Mainstream pundits have predictably reacted to Sanders' surge with an epic freakout devoid of any reflection on the material issues underlying his support.

As the Dow Jones Industrial Average dropped more 1,000 points on Monday, Fox Business host Charles Payne blamed Sanders' Nevada win for the selloff. "[T]he Bernie factor is finally rearing its head in the stock market," he insisted. "There's absolutely no doubt."

"This is the first time I think Wall Street has taken Bernie Sanders very seriously," Payne told Fox viewers. "Molina Health, one of the biggest health insurance in this country, is down eight percent. United Health is down over six percent," he explained. "Anthem is down five percent. Hospital stocks are getting hit." Payne's comments come after billionaire hedge fund manager Leon Cooperman told CNBC that he sees Sanders as a "bigger threat [to the stock market] than the coronavirus." Cooperman's over-the-top comparison looks like reasoned analysis in light of MSNBC host Chris Matthews' likening of the Sanders campaign to the Nazi army. (A comparison for which Matthews has apologized.)

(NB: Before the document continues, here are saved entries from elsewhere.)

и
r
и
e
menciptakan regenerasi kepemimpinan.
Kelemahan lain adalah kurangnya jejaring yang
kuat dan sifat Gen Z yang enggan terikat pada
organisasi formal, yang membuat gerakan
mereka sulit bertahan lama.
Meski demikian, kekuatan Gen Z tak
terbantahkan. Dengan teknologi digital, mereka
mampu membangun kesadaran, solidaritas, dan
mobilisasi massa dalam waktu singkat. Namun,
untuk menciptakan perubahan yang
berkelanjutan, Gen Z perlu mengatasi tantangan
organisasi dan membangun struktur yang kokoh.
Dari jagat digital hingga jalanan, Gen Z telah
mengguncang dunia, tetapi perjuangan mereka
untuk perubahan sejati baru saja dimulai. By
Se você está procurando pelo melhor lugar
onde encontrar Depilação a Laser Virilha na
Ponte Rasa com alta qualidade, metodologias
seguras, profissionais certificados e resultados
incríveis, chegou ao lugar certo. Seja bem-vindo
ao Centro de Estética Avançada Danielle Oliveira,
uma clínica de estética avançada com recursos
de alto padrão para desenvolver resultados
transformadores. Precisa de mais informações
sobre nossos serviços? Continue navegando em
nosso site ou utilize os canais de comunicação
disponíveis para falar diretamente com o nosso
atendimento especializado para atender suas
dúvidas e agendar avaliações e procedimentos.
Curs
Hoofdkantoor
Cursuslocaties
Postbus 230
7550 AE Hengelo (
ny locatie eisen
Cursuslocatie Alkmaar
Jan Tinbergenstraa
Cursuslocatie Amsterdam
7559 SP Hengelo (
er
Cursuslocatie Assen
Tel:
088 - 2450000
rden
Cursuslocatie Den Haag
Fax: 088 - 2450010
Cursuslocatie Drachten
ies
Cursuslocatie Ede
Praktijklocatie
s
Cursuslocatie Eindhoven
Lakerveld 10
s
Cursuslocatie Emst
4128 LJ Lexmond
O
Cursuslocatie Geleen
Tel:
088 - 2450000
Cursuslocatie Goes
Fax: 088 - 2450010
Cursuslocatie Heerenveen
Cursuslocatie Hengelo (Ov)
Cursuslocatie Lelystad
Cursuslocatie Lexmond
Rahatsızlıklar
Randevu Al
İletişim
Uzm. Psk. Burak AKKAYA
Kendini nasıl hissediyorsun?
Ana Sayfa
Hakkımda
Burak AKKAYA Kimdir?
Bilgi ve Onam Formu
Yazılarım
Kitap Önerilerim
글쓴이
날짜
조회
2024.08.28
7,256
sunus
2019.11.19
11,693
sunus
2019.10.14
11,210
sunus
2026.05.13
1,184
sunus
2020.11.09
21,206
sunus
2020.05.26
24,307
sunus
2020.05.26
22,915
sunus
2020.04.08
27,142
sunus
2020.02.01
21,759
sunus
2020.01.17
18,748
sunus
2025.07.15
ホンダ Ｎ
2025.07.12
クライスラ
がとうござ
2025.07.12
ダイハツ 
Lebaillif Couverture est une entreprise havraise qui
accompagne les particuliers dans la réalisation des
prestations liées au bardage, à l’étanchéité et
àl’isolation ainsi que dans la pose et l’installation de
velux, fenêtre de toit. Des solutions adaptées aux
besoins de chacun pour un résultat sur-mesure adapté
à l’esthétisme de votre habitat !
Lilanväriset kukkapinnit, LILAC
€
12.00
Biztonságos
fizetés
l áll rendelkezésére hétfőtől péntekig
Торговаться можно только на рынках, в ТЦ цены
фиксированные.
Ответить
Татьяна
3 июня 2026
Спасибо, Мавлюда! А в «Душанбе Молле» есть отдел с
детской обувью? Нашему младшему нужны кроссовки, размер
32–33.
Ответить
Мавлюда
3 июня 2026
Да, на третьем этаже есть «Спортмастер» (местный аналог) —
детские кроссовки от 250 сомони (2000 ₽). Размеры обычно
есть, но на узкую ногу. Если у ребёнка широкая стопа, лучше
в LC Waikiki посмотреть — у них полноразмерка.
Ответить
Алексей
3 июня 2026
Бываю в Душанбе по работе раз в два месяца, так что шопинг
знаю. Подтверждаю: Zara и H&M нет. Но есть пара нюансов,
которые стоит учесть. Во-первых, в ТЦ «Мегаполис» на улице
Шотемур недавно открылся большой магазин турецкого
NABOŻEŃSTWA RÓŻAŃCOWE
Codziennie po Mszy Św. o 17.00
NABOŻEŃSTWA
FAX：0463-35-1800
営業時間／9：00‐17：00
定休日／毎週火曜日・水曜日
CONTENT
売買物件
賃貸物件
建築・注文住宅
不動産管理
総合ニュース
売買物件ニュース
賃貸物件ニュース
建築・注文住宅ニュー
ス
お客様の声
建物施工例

As with Trump's 2015 run, increased media scrutiny of Sanders, although belated, has already proven embarrassing — for the media. Sanders' willingness to call himself a democratic socialist may set him apart in American politics. But as opinion polling repeatedly shows, his signature proposal is hardly out of step with American voters. Any analysis of Sanders' rise or any "electability" argument that treats him as a bizarre "fringe" candidate selling outlandish proposals ignores one blatantly obvious fact: Most Americans agree with him.